Si avvicina a Miłosz, come scelta di voce, con le sue allusioni romantiche e le liriche volutamente ingenue, anche se sembra mancare del tutto quel senso di colpa e di indignazione che caratterizzano la poesia del Nobel polacco.
Per esistere in purgatorio
Bisogna passare tra chi è già trapassato
e tra i custodi delle loro memorie
Le poesie di Kapuscinski sono riflessive, filosofiche, spesso dirette, a volte aforistiche, impegnate politicamente, moralmente e visceralmente con il mondo che lo circondava
In Vece di una Preghiera
Ti sollevo in alto
Ti sollevo sopra le nuvole
Ti sollevo alle stelle
Sei così vicino al sole
i suoi raggi mi accecano
non riesco più a vederti
Chiudo i miei occhi
l’oscurità mi avvolge
solitudine e paura mi inghiottono
Perché ti ho sollevato così in altro
che non posso più appartenerti?
Nato nel 1932 a Pinsk, oggi bielorussa ma all’epoca polacca, dopo gli studi a Varsavia lavorò fino al 1981 come corrispondente estero dell’agenzia di stampa polacca Pap. Nel 2003 vinse il Premio Principe delle Asturie per la categoria Comunicazione ed Umanità. Nel 2006 ricevette la laurea honoris causa in traduzione e mediazione culturale presso l’Università di Udine. È morto il 23 gennaio 2007 a Varsavia.

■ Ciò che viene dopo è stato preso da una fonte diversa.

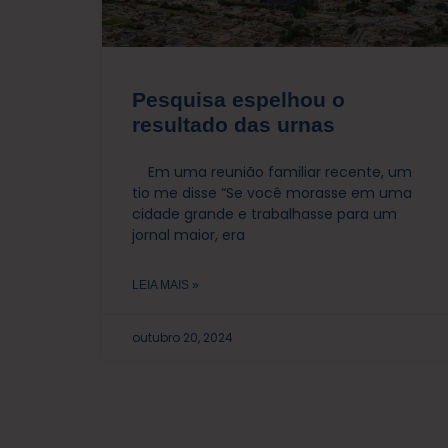
Pesquisa espelhou o
resultado das urnas
Em uma reunião familiar recente, um
tio me disse “Se você morasse em uma
cidade grande e trabalhasse para um
jornal maior, era
LEIA MAIS »
outubro 20, 2024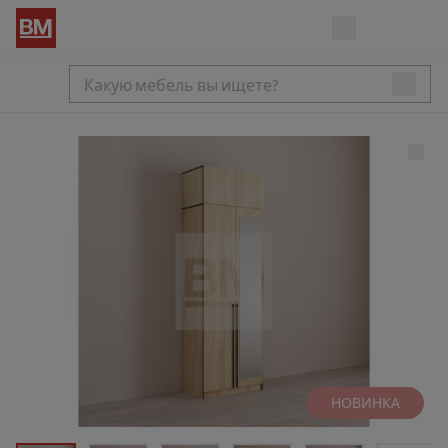
НОВИНКА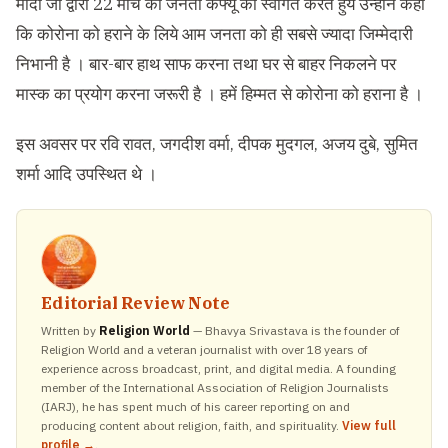
मोदी जी द्वारा 22 मार्च को जनता कर्फ्यू का स्वागत करते हुये उन्होने कहा
कि कोरोना को हराने के लिये आम जनता को ही सबसे ज्यादा जिम्मेदारी
निभानी है । बार-बार हाथ साफ करना तथा घर से बाहर निकलने पर
मास्क का प्रयोग करना जरूरी है । हमें हिम्मत से कोरोना को हराना है ।
इस अवसर पर रवि रावत, जगदीश वर्मा, दीपक मुदगल, अजय दुबे, सुमित
शर्मा आदि उपस्थित थे ।
Editorial Review Note
Written by
Religion World
— Bhavya Srivastava is the founder of
Religion World and a veteran journalist with over 18 years of
experience across broadcast, print, and digital media. A founding
member of the International Association of Religion Journalists
(IARJ), he has spent much of his career reporting on and
producing content about religion, faith, and spirituality.
View full
profile →
.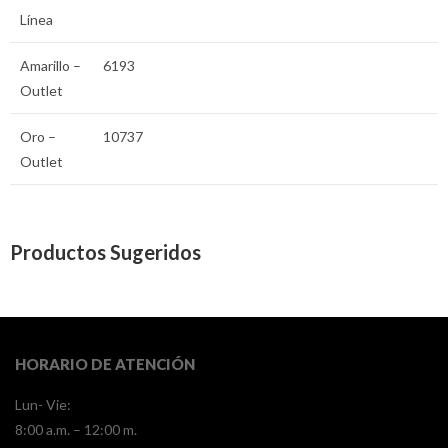
Línea
Amarillo –
6193
Outlet
Oro –
10737
Outlet
Productos Sugeridos
HORARIO DE ATENCIÓN
Lun- Vie:
8:00 a.m. – 12:00 m.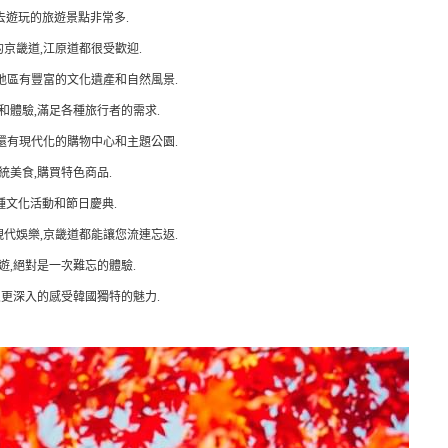
去遊玩的旅遊景點非常多.
京畿道,江原道都很受歡迎.
地區有豐富的文化遺產和自然風景.
和體驗,滿足各種旅行者的需求.
還有現代化的購物中心和主題公園.
統美食,購買特色商品.
種文化活動和節日慶典.
代娛樂,京畿道都能讓您流連忘返.
遊,絕對是一次難忘的體驗.
,更深入的感受韓國獨特的魅力.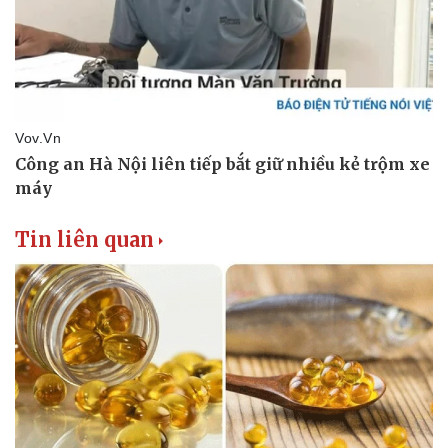
Tin liên quan
Thể thao
Ô tô - Xe máy
Bóng đá
Ô tô
Lịch thi đấu bóng đá
Xe máy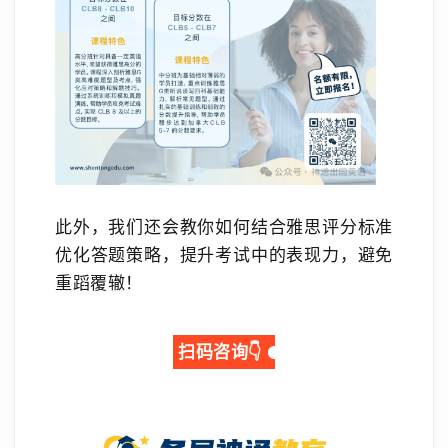
此外，我们还会教你如何结合雅思评分标准
优化答题策略，提升考试中的表现力，避免
重蹈覆辙！
扫码咨询👇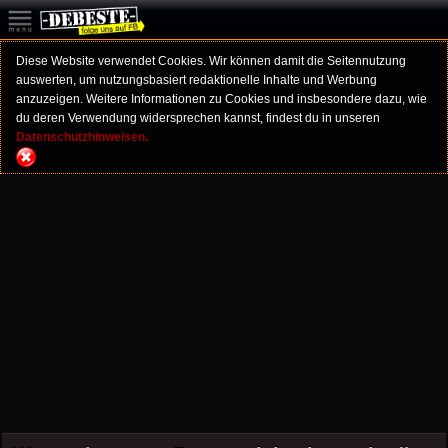
Diese Website verwendet Cookies. Wir können damit die Seitennutzung
auswerten, um nutzungsbasiert redaktionelle Inhalte und Werbung
anzuzeigen. Weitere Informationen zu Cookies und insbesondere dazu, wie
du deren Verwendung widersprechen kannst, findest du in unseren
Datenschutzhinweisen.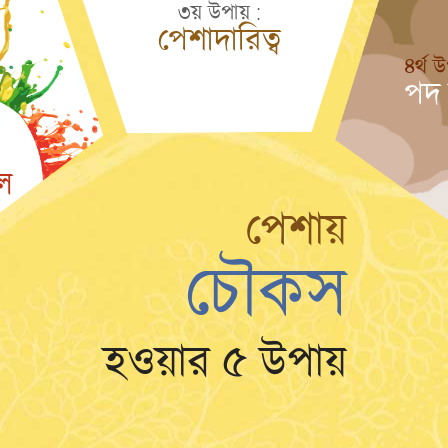
৩য় উপায় :
পেশাদারিত্ব
৪র্থ 
পদ 
ল
পেশায়
চৌকস
হওয়ার ৫ উপায়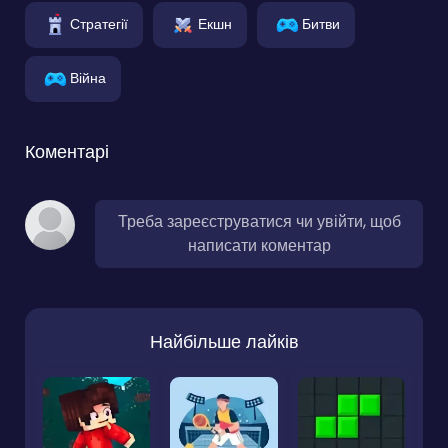
Стратегії
Екшн
Битви
Війна
Коментарі
Треба зареєструватися чи увійти, щоб
написати коментар
Найбільше лайків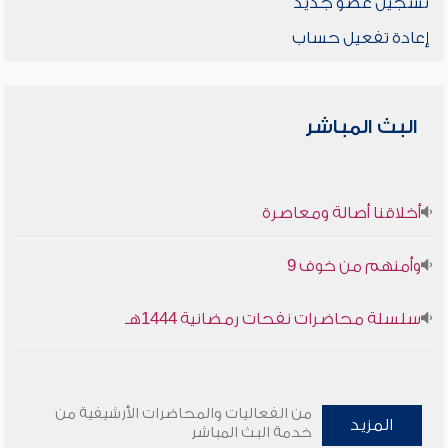
تسجيل عضو جديد
إعادة تفعيل حساب
البث المباشر
أخلاقنا أصالة ومعاصرة
وأمنهم من خوف 9
سلسلة محاضرات نفحات رمضانية 1444هـ
من الفعاليات والمحاضرات الأرشيفية من
المزيد
خدمة البث المباشر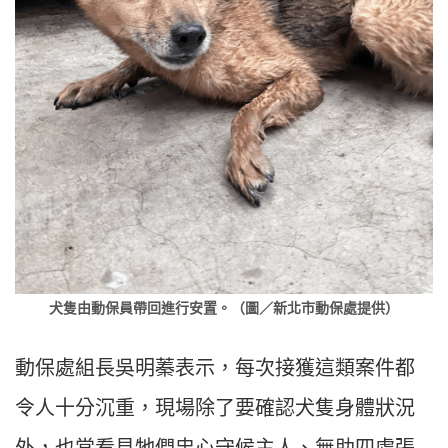
犬隻由動保員帶回進行安置。（圖／新北市動保處提供）
動保處組長吳明蓁表示，每次接獲這類案件都
令人十分沉重，現場除了要確認犬隻身體狀況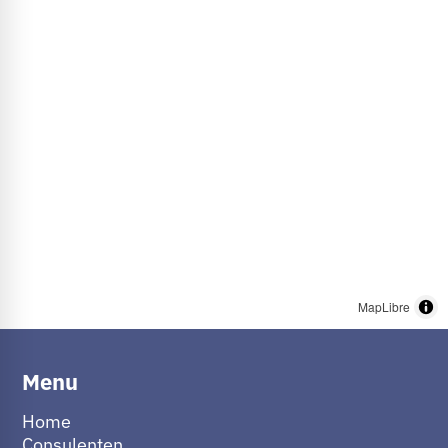
MapLibre
Menu
Home
Consulenten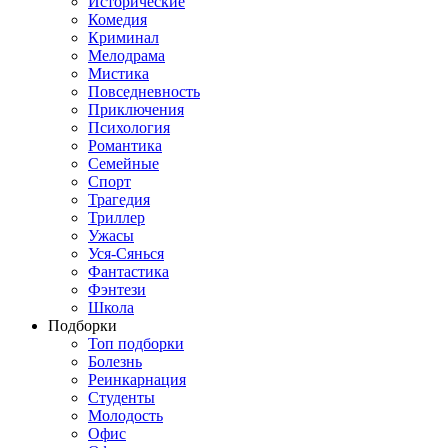
Исторические
Комедия
Криминал
Мелодрама
Мистика
Повседневность
Приключения
Психология
Романтика
Семейные
Спорт
Трагедия
Триллер
Ужасы
Уся-Сянься
Фантастика
Фэнтези
Школа
Подборки
Топ подборки
Болезнь
Реинкарнация
Студенты
Молодость
Офис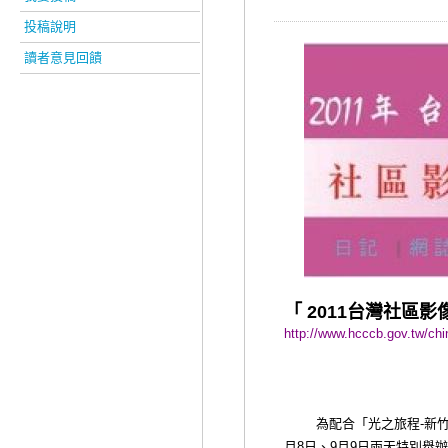
投稿說明
讀者意見回饋
「
台灣社區影
2011
http://www.hcccb.gov.tw/ch
為配合「光之旅程
新
-
月
日、
月
日兩天特別舉辦
8
9
9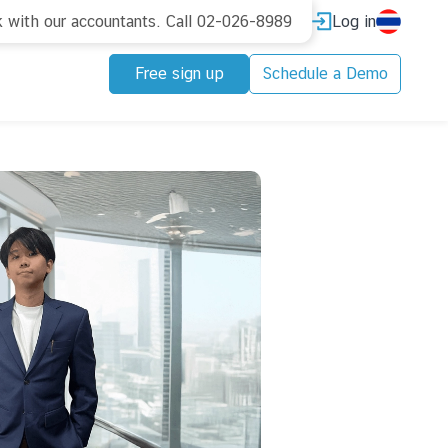
Log in
k with our accountants. Call 02-026-8989
Free sign up
Schedule a Demo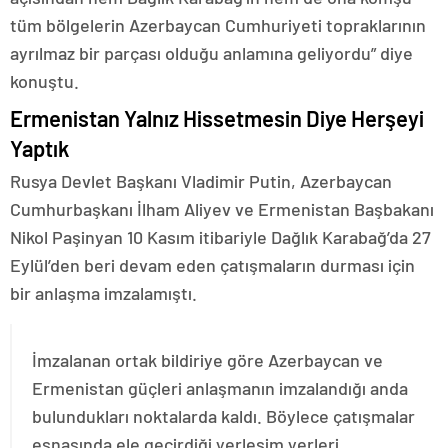
tüm bölgelerin Azerbaycan Cumhuriyeti topraklarının
ayrılmaz bir parçası olduğu anlamına geliyordu” diye
konuştu.
Ermenistan Yalnız Hissetmesin Diye Herşeyi
Yaptık
Rusya Devlet Başkanı Vladimir Putin, Azerbaycan
Cumhurbaşkanı İlham Aliyev ve Ermenistan Başbakanı
Nikol Paşinyan 10 Kasım itibariyle Dağlık Karabağ’da 27
Eylül’den beri devam eden çatışmaların durması için
bir anlaşma imzalamıştı.
İmzalanan ortak bildiriye göre Azerbaycan ve
Ermenistan güçleri anlaşmanın imzalandığı anda
bulundukları noktalarda kaldı. Böylece çatışmalar
esnasında ele geçirdiği yerleşim yerleri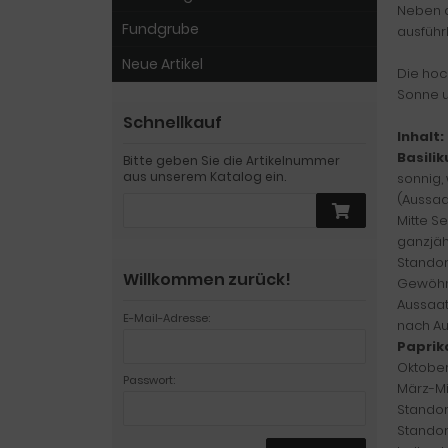
Neben d
Fundgrube
ausführ
Neue Artikel
Die hoc
Sonne u
Schnellkauf
Inhalt:
Basili
Bitte geben Sie die Artikelnummer
aus unserem Katalog ein.
sonnig, 
(Aussaat
Mitte S
ganzjäh
Standor
Willkommen zurück!
Gewöhn
Aussaat
E-Mail-Adresse:
nach Au
Paprik
Oktober
Passwort:
März-Mi
Standor
Standor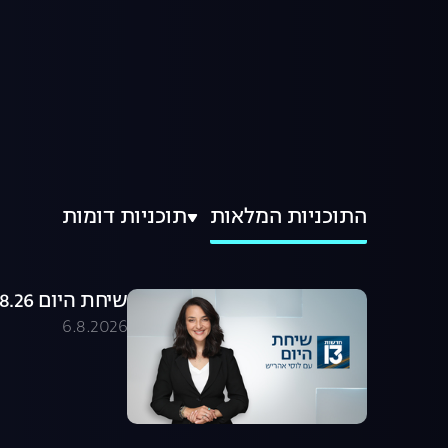
התוכניות המלאות
תוכניות דומות
שיחת היום 06.08.26 - התכנית המלאה
6.8.2026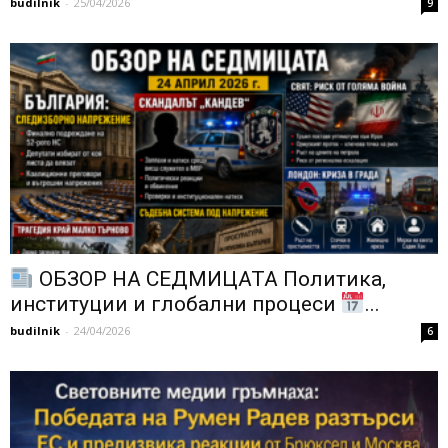
budilnik
-
25/04/2026
9
ОБЗОР НА СЕДМИЦАТА Политика,
институции и глобални процеси
...
budilnik
-
24/04/2026
6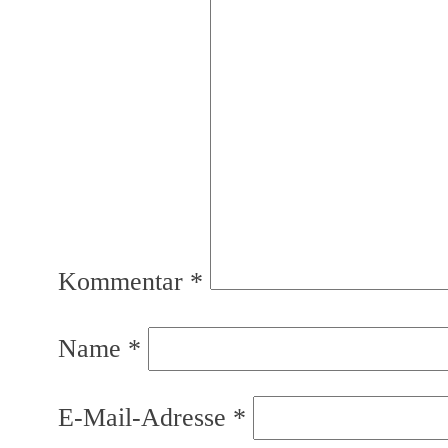
Kommentar
*
Name
*
E-Mail-Adresse
*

Poesia a parte, Kapuscinski è un grande giornalista e un grande scrittore che io ho conosciuto quasi per caso, incuriosito da un libro dal singolare titolo “Giungla polacca” in una libreria fiorentina. Ho letto quasi tutto dei suoi reportages e ho apprezzato profondamente la sua sincerità e la sua onestà intellettuale. Purtroppo è morto troppo presto.